Azithromycin has been used to treat strep throat (Group A streptococcal (GAS) infection caused by Streptococcus pyogenes) in penicillin-sensitive patients; however, macrolide-resistant strains of GAS occur with moderate frequency. Cephalosporin is another option for these patients.

==Side-effects==
A 2008 British Medical Journal article highlights that the combination of some macrolides and statins (used for lowering cholesterol) is not advisable and can lead to debilitating myopathy. This is because some macrolides (clarithromycin and erythromycin, not azithromycin) are potent inhibitors of the cytochrome P450 system, particularly of CYP3A4. Macrolides, mainly erythromycin and clarithromycin, also have a class effect of QT prolongation, which can lead to torsades de pointes. Macrolides exhibit enterohepatic recycling; that is, the drug is absorbed in the gut and sent to the liver, only to be excreted into the duodenum in bile from the liver. This can lead to a buildup of the product in the system, thereby causing nausea. In infants the use of erythromycin has been associated with pyloric stenosis.

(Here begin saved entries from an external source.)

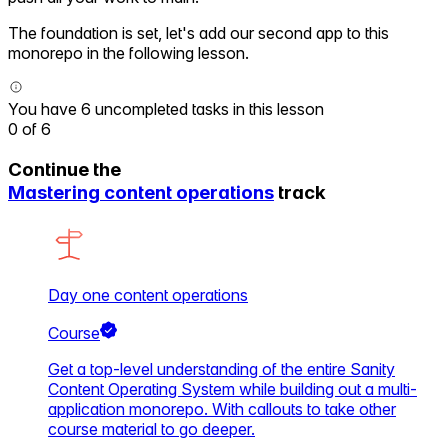
The foundation is set, let's add our second app to this
monorepo in the following lesson.
You have 6 uncompleted tasks in this lesson
0
of
6
Continue the
Mastering content operations
track
Day one content operations
Course
Get a top-level understanding of the entire Sanity
Content Operating System while building out a multi-
application monorepo. With callouts to take other
course material to go deeper.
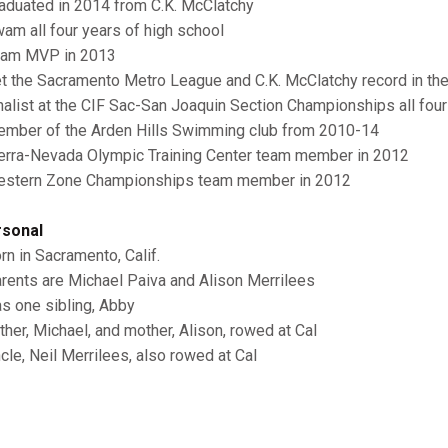
raduated in 2014 from C.K. McClatchy
wam all four years of high school
eam MVP in 2013
et the Sacramento Metro League and C.K. McClatchy record in th
inalist at the CIF Sac-San Joaquin Section Championships all four
ember of the Arden Hills Swimming club from 2010-14
ierra-Nevada Olympic Training Center team member in 2012
estern Zone Championships team member in 2012
sonal
orn in Sacramento, Calif.
arents are Michael Paiva and Alison Merrilees
as one sibling, Abby
ather, Michael, and mother, Alison, rowed at Cal
ncle, Neil Merrilees, also rowed at Cal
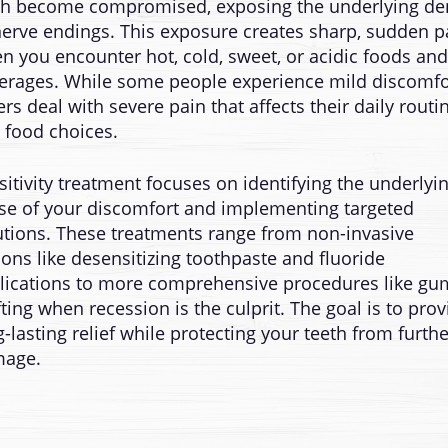
th become compromised, exposing the underlying de
nerve endings. This exposure creates sharp, sudden p
n you encounter hot, cold, sweet, or acidic foods and
erages. While some people experience mild discomfo
ers deal with severe pain that affects their daily routi
 food choices.
sitivity treatment focuses on identifying the underlyi
se of your discomfort and implementing targeted
utions. These treatments range from non-invasive
ions like desensitizing toothpaste and fluoride
lications to more comprehensive procedures like gu
fting when recession is the culprit. The goal is to prov
g-lasting relief while protecting your teeth from furthe
age.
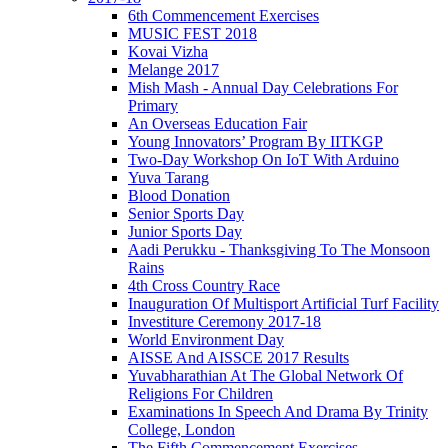
6th Commencement Exercises
MUSIC FEST 2018
Kovai Vizha
Melange 2017
Mish Mash - Annual Day Celebrations For
Primary
An Overseas Education Fair
Young Innovators’ Program By IITKGP
Two-Day Workshop On IoT With Arduino
Yuva Tarang
Blood Donation
Senior Sports Day
Junior Sports Day
Aadi Perukku - Thanksgiving To The Monsoon
Rains
4th Cross Country Race
Inauguration Of Multisport Artificial Turf Facility
Investiture Ceremony 2017-18
World Environment Day
AISSE And AISSCE 2017 Results
Yuvabharathian At The Global Network Of
Religions For Children
Examinations In Speech And Drama By Trinity
College, London
The Fifth Commencement Exercises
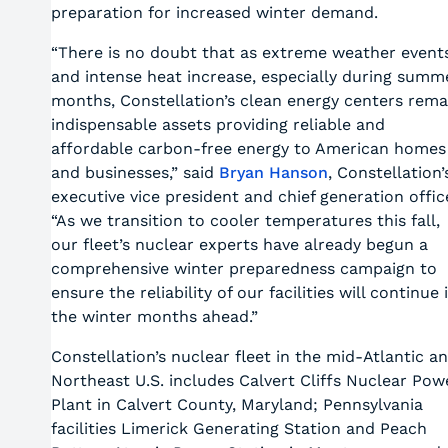
preparation for increased winter demand.
“There is no doubt that as extreme weather event
and intense heat increase, especially during summ
months, Constellation’s clean energy centers rema
indispensable assets providing reliable and
affordable carbon-free energy to American homes
and businesses,” said
Bryan Hanson
, Constellation’
executive vice president and chief generation offic
“As we transition to cooler temperatures this fall,
our fleet’s nuclear experts have already begun a
comprehensive winter preparedness campaign to
ensure the reliability of our facilities will continue 
the winter months ahead.”
Constellation’s nuclear fleet in the mid-Atlantic a
Northeast U.S. includes Calvert Cliffs Nuclear Pow
Plant in Calvert County, Maryland; Pennsylvania
facilities Limerick Generating Station and Peach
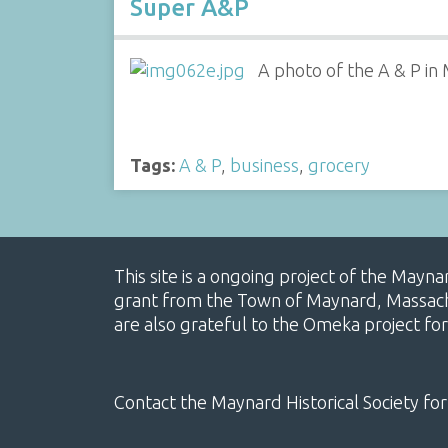
Super A&P
A photo of the A & P in
Tags:
A & P
,
business
,
grocery
This site is a ongoing project of the Mayn
grant from the Town of Maynard, Massachus
are also grateful to the Omeka project for
Contact the Maynard Historical Society for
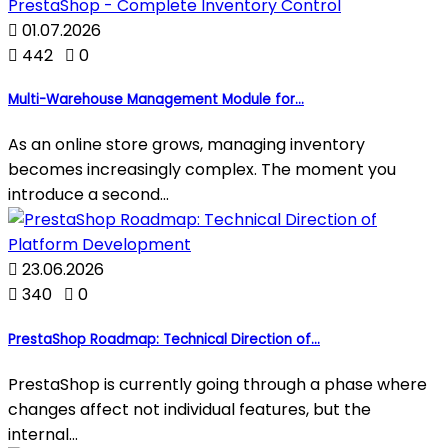

01.07.2026

442

0
Multi-Warehouse Management Module for...
As an online store grows, managing inventory
becomes increasingly complex. The moment you
introduce a second...

23.06.2026

340

0
PrestaShop Roadmap: Technical Direction of...
PrestaShop is currently going through a phase where
changes affect not individual features, but the
internal...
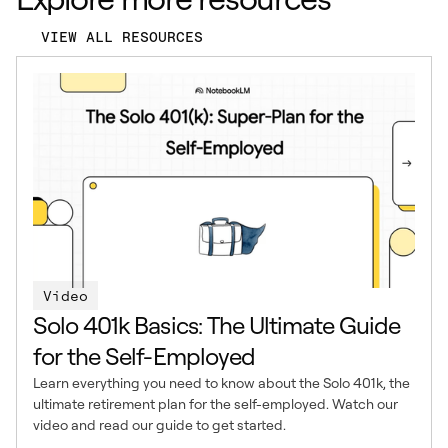
VIEW ALL RESOURCES
Video
Solo 401k Basics: The Ultimate Guide
for the Self-Employed
Learn everything you need to know about the Solo 401k, the
ultimate retirement plan for the self-employed. Watch our
video and read our guide to get started.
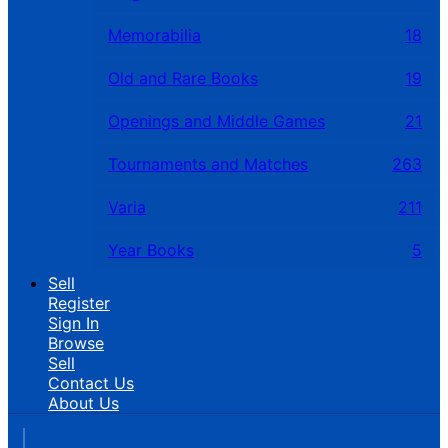
Memorabilia
18
Old and Rare Books
19
Openings and Middle Games
21
Tournaments and Matches
263
Varia
211
Year Books
5
Sell
Register
Sign In
Browse
Sell
Contact Us
About Us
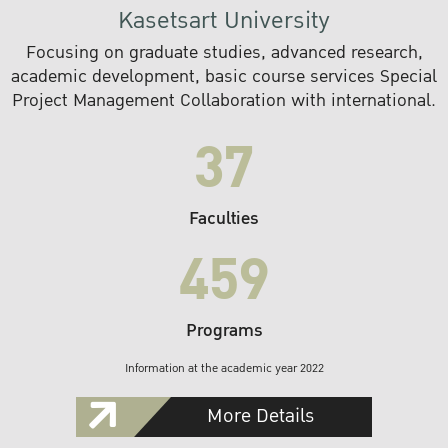
Kasetsart University
Focusing on graduate studies, advanced research,
academic development, basic course services Special
Project Management Collaboration with international.
37
Faculties
459
Programs
Information at the academic year 2022
More Details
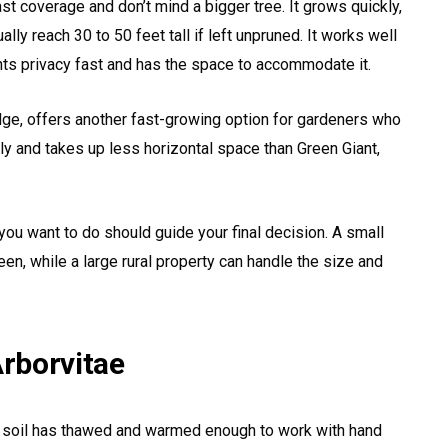
t coverage and don’t mind a bigger tree. It grows quickly,
lly reach 30 to 50 feet tall if left unpruned. It works well
nts privacy fast and has the space to accommodate it.
ge, offers another fast-growing option for gardeners who
ckly and takes up less horizontal space than Green Giant,
ou want to do should guide your final decision. A small
reen, while a large rural property can handle the size and
rborvitae
The soil has thawed and warmed enough to work with hand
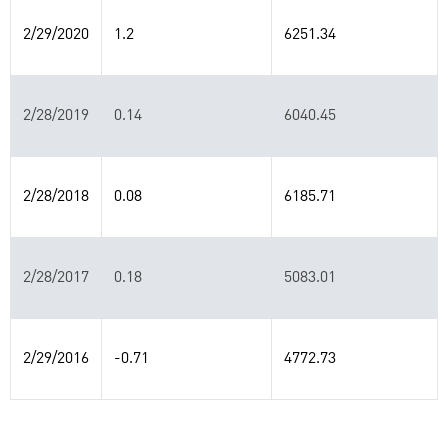
2/29/2020
1.2
6251.34
2/28/2019
0.14
6040.45
2/28/2018
0.08
6185.71
2/28/2017
0.18
5083.01
2/29/2016
-0.71
4772.73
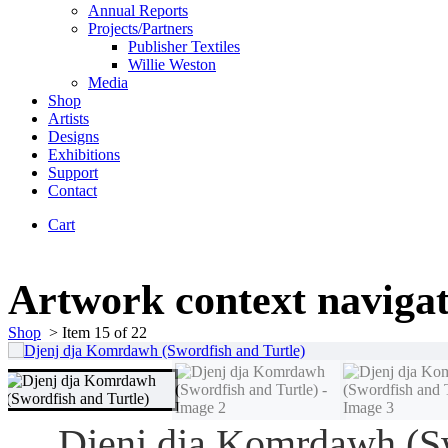
Annual Reports
Projects/Partners
Publisher Textiles
Willie Weston
Media
Shop
Artists
Designs
Exhibitions
Support
Contact
Cart
Artwork context naviga
Shop
>
Item 15 of 22
Djenj dja Komrdawh (S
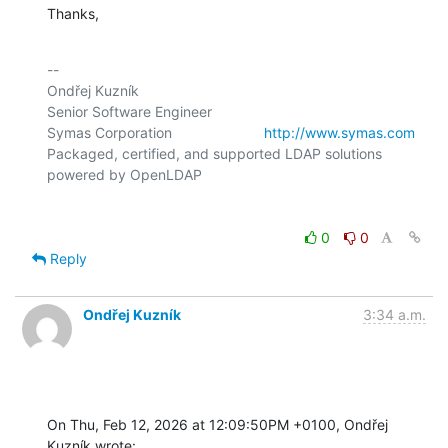
Thanks,
-- 

Ondřej Kuzník

Senior Software Engineer

Symas Corporation                       
http://www.symas.com
Packaged, certified, and supported LDAP solutions 
0
0
Reply
Ondřej Kuzník
3:34 a.m.
On Thu, Feb 12, 2026 at 12:09:50PM +0100, Ondřej 
Kuzník wrote:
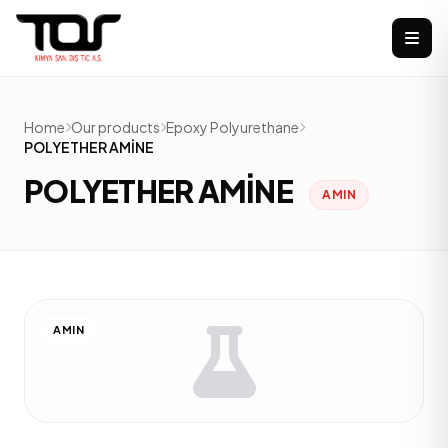
Home
Our products
Epoxy Polyurethane
POLYETHER AMİNE
POLYETHER AMİNE
AMIN
AMIN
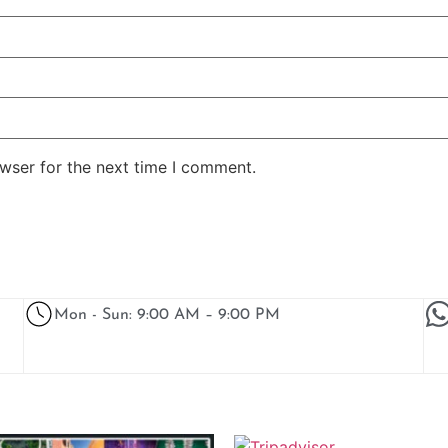
wser for the next time I comment.
Mon - Sun: 9:00 AM – 9:00 PM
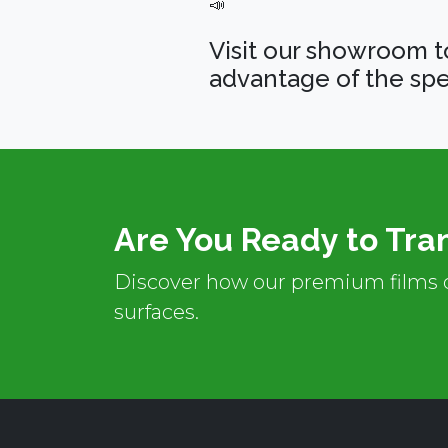
📣
Visit our showroom t
advantage of the spe
Are You Ready to Tra
Discover how our premium films c
surfaces.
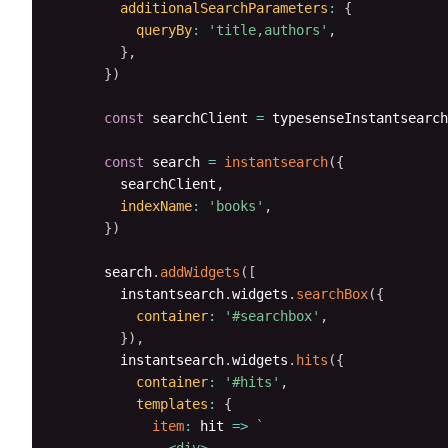
additionalSearchParameters
:
{
queryBy
:
'title,authors'
,
}
,
}
)
const
 searchClient 
=
 typesenseInstantsearch
const
 search 
=
instantsearch
(
{
        searchClient
,
indexName
:
'books'
,
}
)
      search
.
addWidgets
(
[
        instantsearch
.
widgets
.
searchBox
(
{
container
:
'#searchbox'
,
}
)
,
        instantsearch
.
widgets
.
hits
(
{
container
:
'#hits'
,
templates
:
{
item
:
hit
=>
`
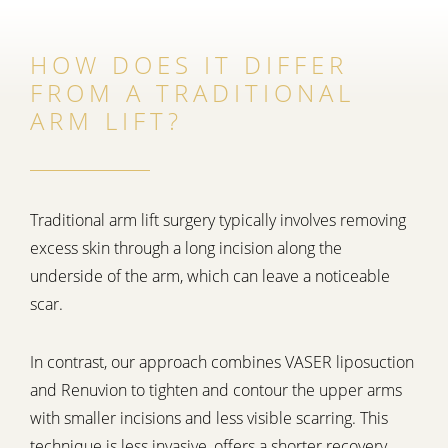
HOW DOES IT DIFFER
FROM A TRADITIONAL
ARM LIFT?
Traditional arm lift surgery typically involves removing
excess skin through a long incision along the
underside of the arm, which can leave a noticeable
scar.
In contrast, our approach combines VASER liposuction
and Renuvion to tighten and contour the upper arms
with smaller incisions and less visible scarring. This
technique is less invasive, offers a shorter recovery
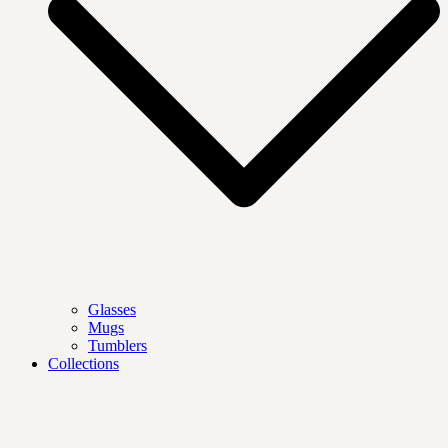
Glasses
Mugs
Tumblers
Collections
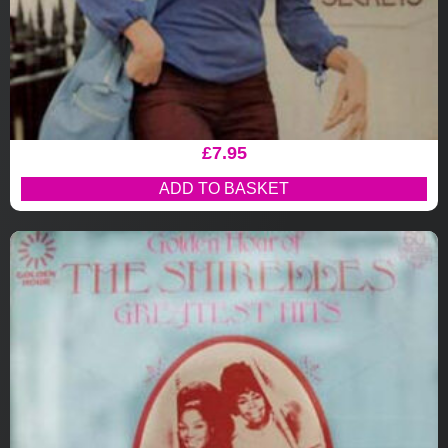
£
7.95
ADD TO BASKET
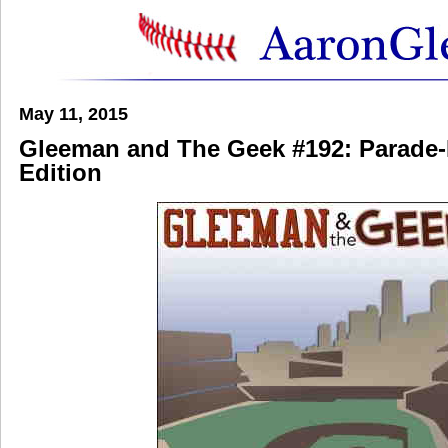
May 11, 2015
Gleeman and The Geek #192: Parade
Edition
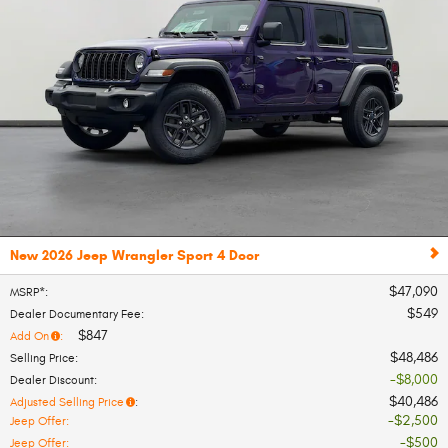
New 2026 Jeep Wrangler Sport 4 Door
$47,090
MSRP*
:
$549
Dealer Documentary Fee
:
$847
Add On
:
$48,486
Selling Price
:
$8,000
Dealer Discount
:
$40,486
Adjusted Selling Price
:
$2,500
Jeep Offer
:
$500
Jeep Offer
:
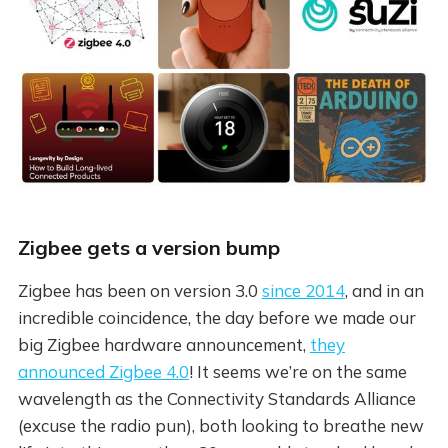
Zigbee gets a version bump
Zigbee has been on version 3.0
since 2014
, and in an
incredible coincidence, the day before we made our
big Zigbee hardware announcement,
they
announced Zigbee 4.0
! It seems we’re on the same
wavelength as the Connectivity Standards Alliance
(excuse the radio pun), both looking to breathe new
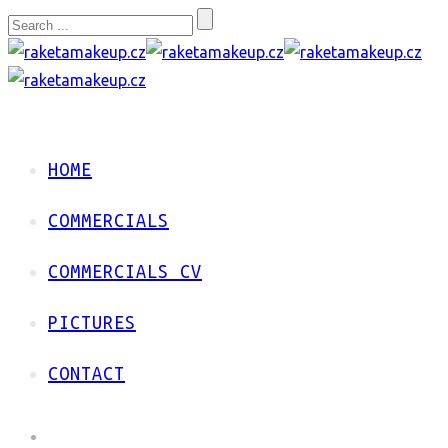
HOME
COMMERCIALS
COMMERCIALS CV
PICTURES
CONTACT
HOME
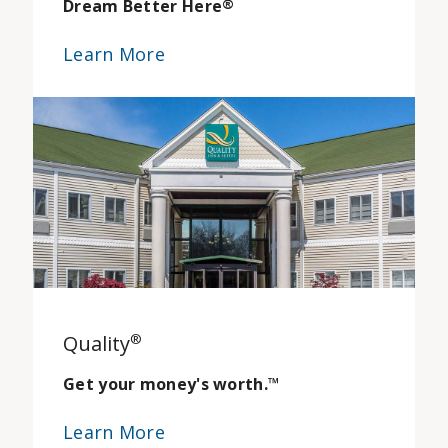
Dream Better Here
®
Learn More
Quality
®
Get your money's worth.
™
Learn More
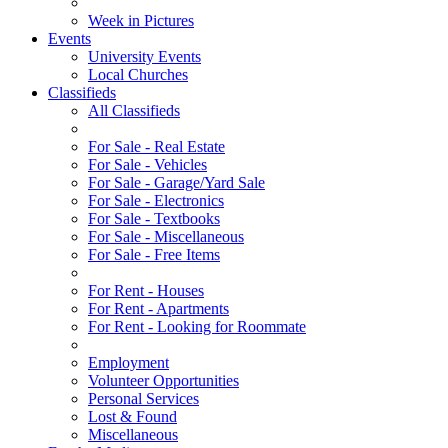
Week in Pictures
Events
University Events
Local Churches
Classifieds
All Classifieds
For Sale - Real Estate
For Sale - Vehicles
For Sale - Garage/Yard Sale
For Sale - Electronics
For Sale - Textbooks
For Sale - Miscellaneous
For Sale - Free Items
For Rent - Houses
For Rent - Apartments
For Rent - Looking for Roommate
Employment
Volunteer Opportunities
Personal Services
Lost & Found
Miscellaneous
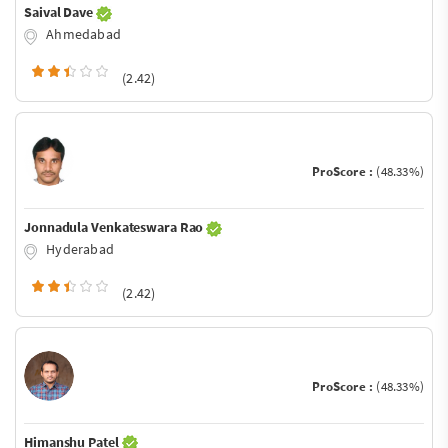
Saival Dave
Ahmedabad
(2.42)
ProScore :
(48.33%)
Jonnadula Venkateswara Rao
Hyderabad
(2.42)
ProScore :
(48.33%)
Himanshu Patel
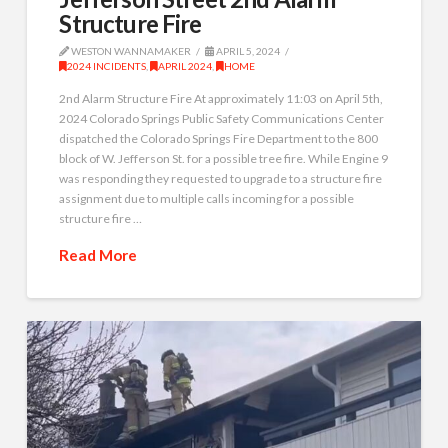
Structure Fire
WESTON WANNAMAKER
APRIL 5, 2024
2024 INCIDENTS
,
APRIL 2024
,
HOME
2nd Alarm Structure Fire At approximately 11:03 on April 5th,
2024 Colorado Springs Public Safety Communications Center
dispatched the Colorado Springs Fire Department to the 800
block of W. Jefferson St. for a possible tree fire. While Engine 9
was responding they requested to upgrade to a structure fire
assignment due to multiple calls incoming for a possible
structure fire …
Read More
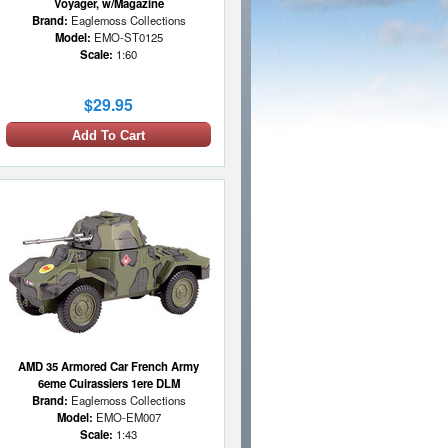
Voyager, w/Magazine
Brand:
Eaglemoss Collections
Model:
EMO-ST0125
Scale:
1:60
$29.95
Add To Cart
AMD 35 Armored Car French Army
6eme Cuirassiers 1ere DLM
Brand:
Eaglemoss Collections
Model:
EMO-EM007
Scale:
1:43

Some macrolides are also known to cause cholestasis, a condition where bile cannot flow from the liver to the duodenum. A study reported in 2019 found an association between erythromycin use during infancy and developing IHPS (Infantile hypertrophic pyloric stenosis) in infants. However, no significant association was found between macrolides use during pregnancy or breastfeeding.

A Cochrane review showed gastrointestinal symptoms to be the most frequent adverse event reported in literature.

== Interactions ==
CYP3A4 is an enzyme that metabolizes many drugs in the liver. Macrolides inhibit CYP3A4, which means they reduce its activity and increase the blood levels of the drugs that depend on it for elimination. This can lead to adverse effects or drug-drug interactions.

Macrolides have cyclic structure with a lactone ring and sugar moieties. They can inhibit CYP3A4 by a mechanism called mechanism-based inhibition (MBI), which involves the formation of reactive metabolites that bind covalently and irreversibly to the enzyme, rendering it inactive. MBI is more serious and long-lasting than reversible inhibition, as it requires the synthesis of new enzyme molecules to restore the activity.

The degree of MBI by macrolides depends on the size and structure of their lactone ring. Clarithromycin and erythromycin have a 14-membered lactone ring, which is more prone to demethylation by CYP3A4 and subsequent formation of nitrosoalkenes, the reactive metabolites that cause MBI. Azithromycin, on the other hand, has a 15-membered lactone ring, which is less susceptible to demethylation and nitrosoalkene formation. Therefore, azithromycin is a weak inhibitor of CYP3A4, while clarithromycin and erythromycin are strong inhibitors which increase the area under the curve (AUC) value of co-administered drugs more than five-fold. AUC it is a measure of the drug exposure in the body over time. By inhibiting CYP3A4, macrolide antibitiotics, such as erythromycin and clarithromycin, but not azithromycin, can significantly increase the AUC of the drugs that depend on it for clearance, which can lead to higher risk of adverse effects or drug-drug interactions. Azithromycin stands apart from other macrolide antibiotics because it is a weak inhibitor of CYP3A4, and does not significantly increase AUC value of co-administered drugs.

The difference in CYP3A4 inhibition by macrolides has clinical implications, for example, for patients who take statins, which are cholesterol-lowering drugs that are mainly metabolized by CYP3A4. Co-administration of clarithromycin or erythromycin with statins can increase the risk of statin-induced myopathy, a condition that causes muscle pain and damage. Azithromycin, however, does not significantly affect the pharmacokinetics of statins and is considered a safer alternative. Another option is to use fluvastatin, a statin that is metabolized by CYP2C9, an enzyme that is not inhibited by clarithromycin.

Macrolides, including azithromycin, should not be taken with colchicine as it may lead to colchicine toxicity. Symptoms of colchicine toxicity include gastrointestinal upset, fever, myalgia, pancytopenia, and organ failure.